Kang’s novel begins in 1980 following a fifteen year old boy named Dong-ho as he volunteers at the nearby gymnasium-turned-hospital. The wounded and the dead are dragged into piles and carted around, the body count far exceeding what the space and its volunteers can handle. Dong-ho tries to focus but is haunted by recent memories of his missing friend Jeong-dae; he struggles to separate Jeong-dae’s absence with the scenes of violence he’d witnessed first-hand. “They kept clubbing him until his twitching feet grew still,” he recalls of a stranger, wondering if a similar fate befell his friend. At the gymnasium, he lights candles next to the bodies and imagines souls passing through them as their flames flicker.
As the novel progresses, Kang focuses episodically on different characters over the course of over three decades. One chapter is told from the perspective of Jeong-dae’s untethered soul, clinging to a pyramid of bodies. Another chapter is about Dong-ho’s mother trying to reconcile his death; he seems to have been murdered not long after the close of his opening chapter.

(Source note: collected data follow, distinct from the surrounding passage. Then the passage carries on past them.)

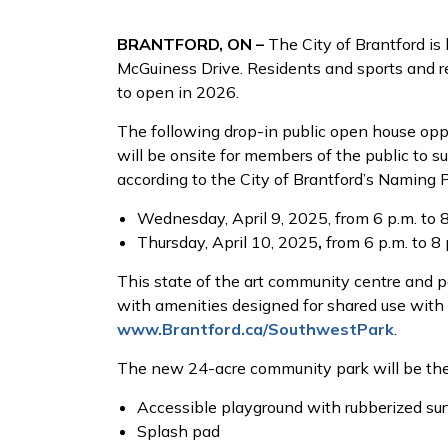
BRANTFORD, ON –
The City of Brantford is
McGuiness Drive. Residents and sports and re
to open in 2026.
The following drop-in public open house oppor
will be onsite for members of the public to 
according to the City of Brantford’s Naming 
Wednesday, April 9, 2025, from 6 p.m. to 
Thursday, April 10, 2025
,
from 6 p.m. to 8
This state of the art community centre and par
with amenities designed for shared use with 
www.Brantford.ca/SouthwestPark
.
The new 24-acre community park will be the l
Accessible playground with rubberized su
Splash pad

While the novel’s entire cast carries the weight of Dong-ho’s loss, nobody wants to dredge up the horrors of what actually happened to the boy. A chapter about an editor in 1985 focuses on a script that she wants to publish about the Gwangju Uprising but she’s denied by the censorship office. In 2002, another writer aims to publish testimonials from witnesses, encouraging a factory girl to reminisce into a dictaphone. Finally, in 2013, a chilling narrative section appears to come from Han Kang herself, expressing her wish to honor the dead by properly telling their stories.
Curiously, with the exception of the 2013 narrative section by “The Writer”, each episode is told in the second person. In one chapter, you are Dong-ho, blanching at the smell of rotten bodies. In others, you’re floating over the dead, you’re fighting with the censorship board. Second person perspective is rarely effective in literature and it appears here with both merits and faults. Despite the awkwardness it lends the narrative flow, Kang effectively emphasizes her readers’ capacity for empathy: by making her story “our” narrative, the loss, fear and frustration of Gwangju is transferred mercilessly onto our conscience.
The temporal range of Human Acts shows that while the massacre happened one May in 1980, its repercussions have lingered for over 35 years. Kang not only delves into mankind’s capabilities of carrying the weight of the past. “Conscience,” she writes, “the most terrifying thing in the world.” She proves that the actions of an unjust government can still be felt a lifetime later. But Human Acts is not simply an act of whistleblowing: it is a warning. Actions have lasting repercussions, and political missteps don’t simply swing a pendulum the other way: a continental and worldly imbalance is at stake, shaken by survivors and their ability to remember.